The culmination of a wide ranging product development programme and extensive research with the company's widening consumer base, the relaunch incorporates not only new packaging for the brand, but also a new logo and new products. It will be backed by an advertising and promotional campaign from mid May.
Yeo Valley Organic's growth has been phenomenal in the last few years, leapfrogging longer established conventional dairy brands such as St Ivel, Onken and Danone. The company cited recent data which showed that it was the fastest-growing brand during the last 12 months, with year on year growth of 30 per cent. This has now lifted it ahead of Yoplait, making it the fourth biggest brand in the £670 million yoghurt market.
Announcing the relaunch plans, Yeo Valley Organic marketing director Ben Cull said: "Most people are surprised that an organic brand has reached the number four position in a major grocery market. Our aim now is to maintain our growth rate. If we do, then we should end the year within reach of the number three position.
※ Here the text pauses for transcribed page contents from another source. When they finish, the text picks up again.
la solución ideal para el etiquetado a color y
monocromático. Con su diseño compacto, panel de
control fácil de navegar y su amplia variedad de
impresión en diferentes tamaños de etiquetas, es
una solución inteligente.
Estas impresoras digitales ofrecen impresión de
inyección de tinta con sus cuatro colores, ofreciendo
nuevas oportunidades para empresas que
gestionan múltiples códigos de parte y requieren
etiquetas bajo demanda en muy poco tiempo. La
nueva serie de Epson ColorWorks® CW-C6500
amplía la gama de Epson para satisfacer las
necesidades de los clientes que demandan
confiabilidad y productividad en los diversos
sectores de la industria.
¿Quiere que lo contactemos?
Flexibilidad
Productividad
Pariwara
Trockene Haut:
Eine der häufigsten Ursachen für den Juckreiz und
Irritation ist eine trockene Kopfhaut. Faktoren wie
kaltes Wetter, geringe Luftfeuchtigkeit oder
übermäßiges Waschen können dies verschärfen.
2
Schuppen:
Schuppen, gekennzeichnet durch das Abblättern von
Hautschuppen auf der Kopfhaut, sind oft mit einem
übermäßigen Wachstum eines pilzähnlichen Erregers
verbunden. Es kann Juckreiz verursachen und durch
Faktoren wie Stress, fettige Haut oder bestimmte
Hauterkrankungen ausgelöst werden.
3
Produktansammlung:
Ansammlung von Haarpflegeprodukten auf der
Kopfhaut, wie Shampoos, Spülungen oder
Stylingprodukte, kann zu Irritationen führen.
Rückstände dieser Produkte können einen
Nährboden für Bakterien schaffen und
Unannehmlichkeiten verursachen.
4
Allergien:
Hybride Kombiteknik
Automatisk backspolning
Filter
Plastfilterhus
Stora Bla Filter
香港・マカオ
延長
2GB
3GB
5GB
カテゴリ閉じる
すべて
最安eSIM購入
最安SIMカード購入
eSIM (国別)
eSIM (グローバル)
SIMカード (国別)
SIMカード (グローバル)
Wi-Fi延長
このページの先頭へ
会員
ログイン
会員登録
"Organic has been the most dynamic sector of the yoghurt market since the late 1990s and we now account for 54 per cent of the organic dairy business - with a brand share five times that of our nearest organic rival. As the major player, it is important that we lead development in the future and that is what we are doing with this project."
He said that much of the growth in the last year had come from the expansion in the Yeo Valley range, which now includes butter, desserts and ice cream, and the number of products will once again be increased this month. But this too has its own challenges.
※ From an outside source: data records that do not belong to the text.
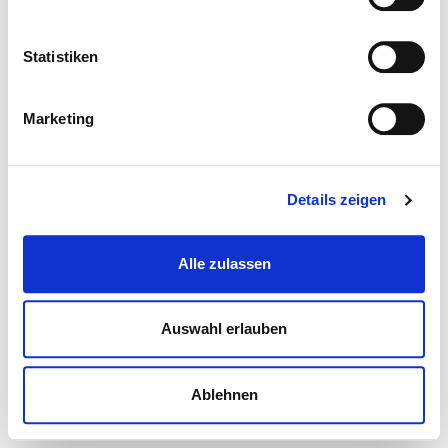
Statistiken
Marketing
Details zeigen
Alle zulassen
Auswahl erlauben
Ablehnen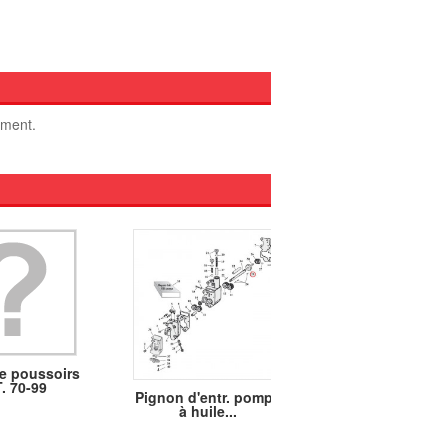
oment.
e poussoirs
. 70-99
Pignon d'entr. pompe
Clavettes de pom
à huile...
huile 36-99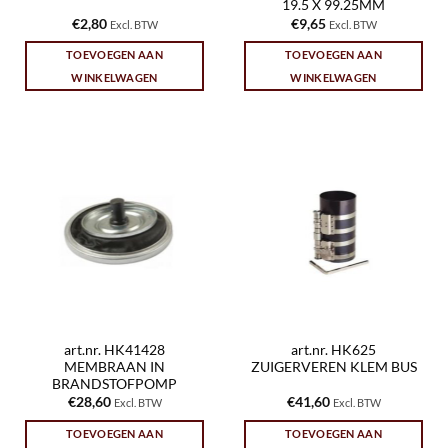
19.5 X 99.25MM
€
2,80
€
9,65
Excl. BTW
Excl. BTW
TOEVOEGEN AAN
TOEVOEGEN AAN
WINKELWAGEN
WINKELWAGEN
art.nr. HK41428
art.nr. HK625
MEMBRAAN IN
ZUIGERVEREN KLEM BUS
BRANDSTOFPOMP
€
28,60
€
41,60
Excl. BTW
Excl. BTW
TOEVOEGEN AAN
TOEVOEGEN AAN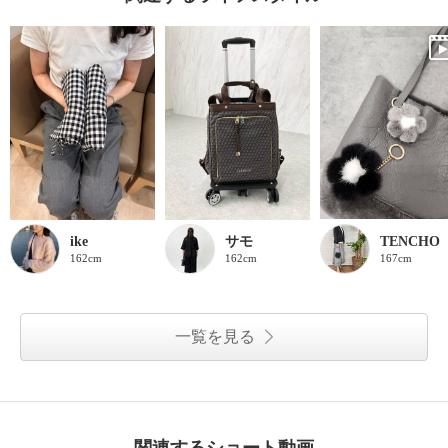
ike
サモ
TENCHO
162cm
162cm
167cm
一覧を見る
関連するショート動画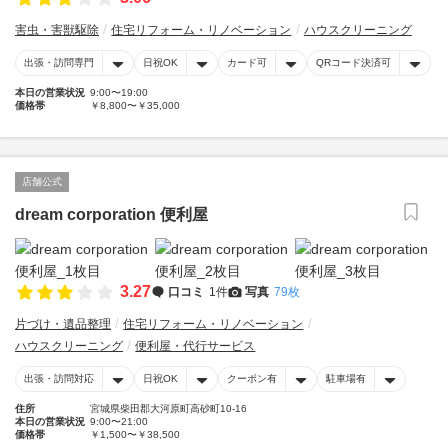
害虫・害獣駆除
住宅リフォーム・リノベーション
ハウスクリーニング
出張・訪問専門
日祝OK
カード可
QRコード決済可
本日の営業状況
9:00〜19:00
価格帯
￥8,800〜￥35,000
店舗公式
dream corporation 便利屋
3.27
口コミ
1件
写真
79枚
片づけ・遺品整理
住宅リフォーム・リノベーション
ハウスクリーニング
便利屋・代行サービス
出張・訪問対応
日祝OK
クーポン有
駐車場有
住所
宮城県柴田郡大河原町高砂町10-16
本日の営業状況
9:00〜21:00
価格帯
￥1,500〜￥38,500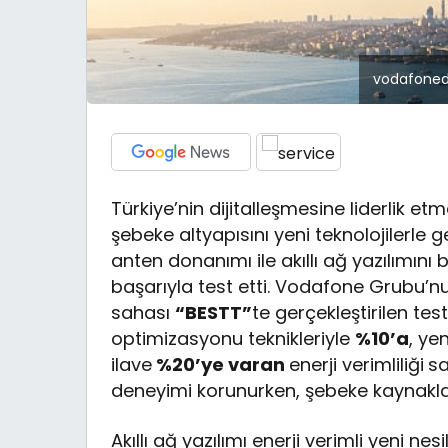
vodafoneda
Türkiye’nin dijitalleşmesine liderlik e
şebeke altyapısını yeni teknolojilerle
anten donanımı ile akıllı ağ yazılımını b
başarıyla test etti. Vodafone Grubu’nun
sahası
“BESTT”
te gerçekleştirilen test
optimizasyonu teknikleriyle
%10’a
, ye
ilave
%20’ye varan
enerji verimliliği
sa
deneyimi korunurken, şebeke kaynakları
Akıllı ağ yazılımı enerji verimli yeni ne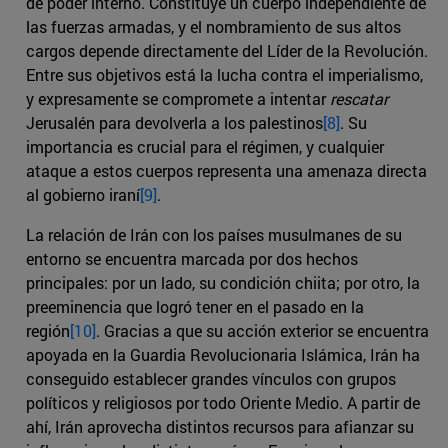
de poder interno. Constituye un cuerpo independiente de
las fuerzas armadas, y el nombramiento de sus altos
cargos depende directamente del Líder de la Revolución.
Entre sus objetivos está la lucha contra el imperialismo,
y expresamente se compromete a intentar
rescatar
Jerusalén para devolverla a los palestinos
[8]
. Su
importancia es crucial para el régimen, y cualquier
ataque a estos cuerpos representa una amenaza directa
al gobierno iraní
[9]
.
La relación de Irán con los países musulmanes de su
entorno se encuentra marcada por dos hechos
principales: por un lado, su condición chiita; por otro, la
preeminencia que logró tener en el pasado en la
región
[10]
. Gracias a que su acción exterior se encuentra
apoyada en la Guardia Revolucionaria Islámica, Irán ha
conseguido establecer grandes vínculos con grupos
políticos y religiosos por todo Oriente Medio. A partir de
ahí, Irán aprovecha distintos recursos para afianzar su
"We needed a new iconic look that would help shoppers to navigate to us easily, no matter where our products are in the dairy fixture," said Cull. "Our research had shown that a lot of consumers feel organic packaging is generic. We felt that as the brand leader, we needed to respond to this by creating a new design standard. The new identity has been developed to set us apart from everyone else and to give us a strong distinctive look."
He continued: "We have the organic market's strongest brand loyalty by far and the new design will work effectively right across our product range, helping people to find us more easily no matter where we are in the dairy fixture.
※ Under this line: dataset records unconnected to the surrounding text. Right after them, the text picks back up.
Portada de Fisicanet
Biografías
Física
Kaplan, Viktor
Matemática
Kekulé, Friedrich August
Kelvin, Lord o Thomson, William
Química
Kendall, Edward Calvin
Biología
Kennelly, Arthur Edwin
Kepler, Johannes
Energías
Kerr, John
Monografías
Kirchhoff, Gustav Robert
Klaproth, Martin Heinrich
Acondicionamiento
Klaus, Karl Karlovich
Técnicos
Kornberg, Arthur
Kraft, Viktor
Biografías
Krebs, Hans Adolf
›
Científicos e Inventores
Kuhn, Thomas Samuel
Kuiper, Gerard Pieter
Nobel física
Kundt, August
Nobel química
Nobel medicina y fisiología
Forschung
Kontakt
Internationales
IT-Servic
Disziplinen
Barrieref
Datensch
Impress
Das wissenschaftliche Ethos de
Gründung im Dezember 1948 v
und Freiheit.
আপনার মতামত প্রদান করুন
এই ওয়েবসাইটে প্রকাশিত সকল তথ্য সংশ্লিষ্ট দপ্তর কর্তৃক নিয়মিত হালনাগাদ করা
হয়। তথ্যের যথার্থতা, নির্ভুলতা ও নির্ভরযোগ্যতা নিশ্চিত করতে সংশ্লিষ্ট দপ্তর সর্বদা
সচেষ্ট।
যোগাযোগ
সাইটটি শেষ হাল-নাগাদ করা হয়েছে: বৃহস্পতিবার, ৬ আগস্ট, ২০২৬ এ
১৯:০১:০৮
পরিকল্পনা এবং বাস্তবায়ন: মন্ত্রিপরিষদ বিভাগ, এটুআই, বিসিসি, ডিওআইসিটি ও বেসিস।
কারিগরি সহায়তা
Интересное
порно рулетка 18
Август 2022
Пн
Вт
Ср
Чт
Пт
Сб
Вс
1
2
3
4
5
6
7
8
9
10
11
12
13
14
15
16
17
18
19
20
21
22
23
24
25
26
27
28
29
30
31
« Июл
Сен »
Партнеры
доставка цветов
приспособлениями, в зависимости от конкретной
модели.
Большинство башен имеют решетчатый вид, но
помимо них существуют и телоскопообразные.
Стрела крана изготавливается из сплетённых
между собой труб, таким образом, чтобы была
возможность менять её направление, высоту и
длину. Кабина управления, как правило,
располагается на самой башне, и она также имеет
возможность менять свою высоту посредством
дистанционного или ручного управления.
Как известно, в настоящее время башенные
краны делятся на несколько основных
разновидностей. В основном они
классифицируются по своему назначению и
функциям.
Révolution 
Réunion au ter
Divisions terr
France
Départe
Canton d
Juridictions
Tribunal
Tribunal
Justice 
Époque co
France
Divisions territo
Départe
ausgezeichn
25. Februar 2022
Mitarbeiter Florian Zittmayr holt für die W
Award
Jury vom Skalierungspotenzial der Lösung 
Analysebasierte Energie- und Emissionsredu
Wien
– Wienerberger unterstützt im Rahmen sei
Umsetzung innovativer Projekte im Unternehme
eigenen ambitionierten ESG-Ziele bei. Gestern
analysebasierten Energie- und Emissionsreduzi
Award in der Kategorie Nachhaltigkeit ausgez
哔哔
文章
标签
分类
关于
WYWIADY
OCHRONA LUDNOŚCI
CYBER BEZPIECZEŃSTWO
"The 'natural' look that many organic companies adopted at the start is now too worthy for the mass market. What the majority of consumers want are additive-free, organic products which look like those that they normally buy, but that taste better, cleaner and more natural. That's what we are offering," Cull claimed.
An important part of the relaunch is expansion of Yeo Valley Organic's range of four pot cluster packs. Four-packs are currently the fastest developing part of the yoghurt market and to match the growing demand, the company is widening its range of fat-free and adult indulgent yoghurts selections from four to seven, introducing new products such as Smoothies Selection, Tropical Treats and Greek yoghurts with strawberries and honey.
"We are also following up the success of our award winning Pot Au Chocolat and Pannacotta luxury desserts with innovative developments like fruited crème fraiche recipes and the launch of an adult fromage frais dessert. These are highly fruited and based on our premise of simple things done well."
Yeo Valley is not the only company trying to carve a niche for itself in this fast growing segment of the British dairy market. Yesterday we reported that one the largest US organic dairy producers, Horizon Organic, was to step up its presence in the UK market via a joint venture with Yoplait Dairy Crest - also focusing initially on the four-pack segment.